> _ACTIVITY_: Give the entries again exactly, without pictures.

> _RECORDS FOR THIS EXERCISE_:
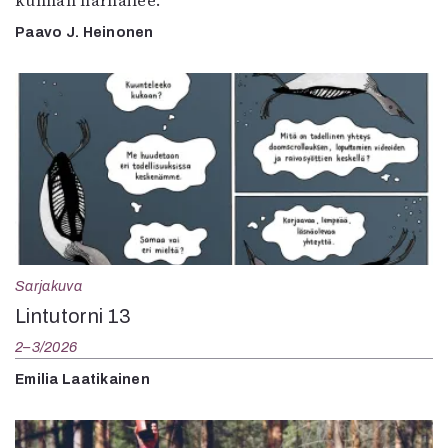
kunhan harhailee.
Paavo J. Heinonen
Sarjakuva
Lintutorni 13
2–3/2026
Emilia Laatikainen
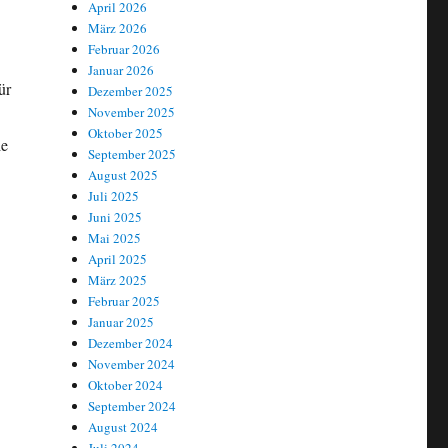
April 2026
März 2026
Februar 2026
Januar 2026
ür
Dezember 2025
November 2025
Oktober 2025
ie
September 2025
August 2025
Juli 2025
Juni 2025
Mai 2025
April 2025
März 2025
Februar 2025
Januar 2025
Dezember 2024
November 2024
Oktober 2024
September 2024
August 2024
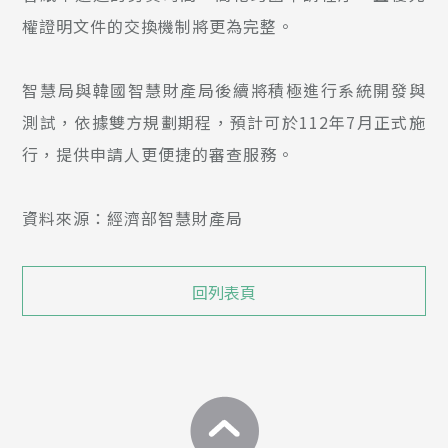
權證明文件的交換機制將更為完整。
智慧局與韓國智慧財產局後續將積極進行系統開發與
測試，依據雙方規劃期程，預計可於112年7月正式施
行，提供申請人更便捷的審查服務。
資料來源：經濟部智慧財產局
回列表頁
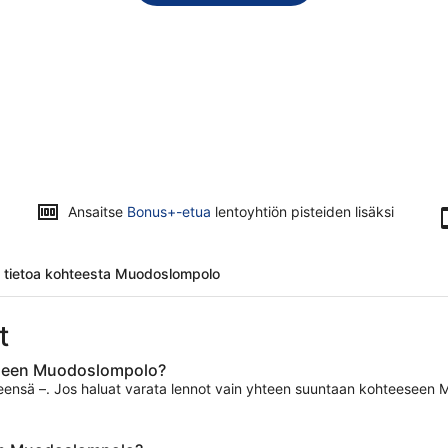
Ansaitse
Bonus+-etua
lentoyhtiön pisteiden lisäksi
ä tietoa kohteesta Muodoslompolo
t
eeseen Muodoslompolo?
sä –. Jos haluat varata lennot vain yhteen suuntaan kohteeseen Muo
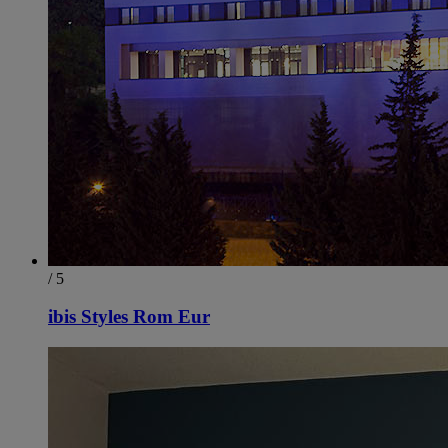
/ 5
ibis Styles Rom Eur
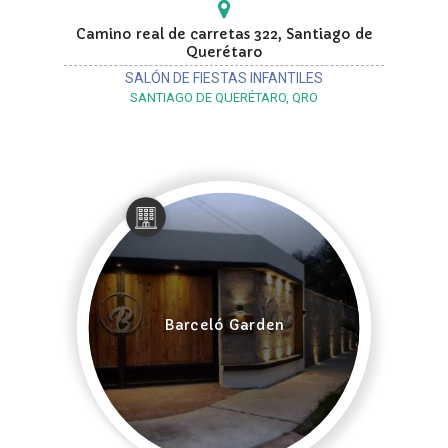
Camino real de carretas 322, Santiago de
Querétaro
SALÓN DE FIESTAS INFANTILES
SANTIAGO DE QUERÉTARO, QRO
Barceló Garden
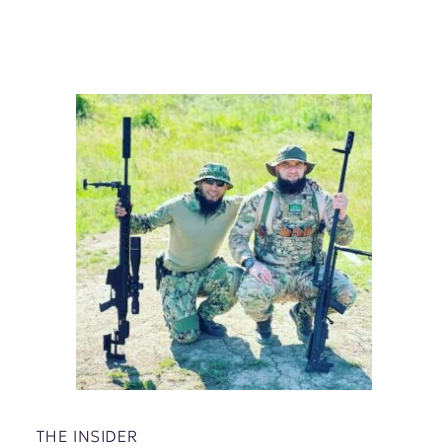
THE INSIDER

> _OUTPUT OF THE TASK_:
kunhan harhailee.
Paavo J. Heinonen
Sarjakuva
Lintutorni 13
2–3/2026
Emilia Laatikainen
April 2026
März 2026
Februar 2026
Januar 2026
ür
Dezember 2025
November 2025
Oktober 2025
ie
September 2025
August 2025
Juli 2025
Juni 2025
Mai 2025
April 2025
März 2025
Februar 2025
Januar 2025
Dezember 2024
November 2024
Oktober 2024
September 2024
August 2024
權證明文件的交換機制將更為完整。
智慧局與韓國智慧財產局後續將積極進行系統開發與
測試，依據雙方規劃期程，預計可於112年7月正式施
行，提供申請人更便捷的審查服務。
資料來源：經濟部智慧財產局
回列表頁
Ansaitse
Bonus+-etua
lentoyhtiön pisteiden lisäksi
ä tietoa kohteesta Muodoslompolo
t
eeseen Muodoslompolo?
sä –. Jos haluat varata lennot vain yhteen suuntaan kohteeseen Muo
/ 5
ibis Styles Rom Eur
Camino real de carretas 322, Santiago de
Querétaro
SALÓN DE FIESTAS INFANTILES
SANTIAGO DE QUERÉTARO, QRO
Barceló Garden
THE INSIDER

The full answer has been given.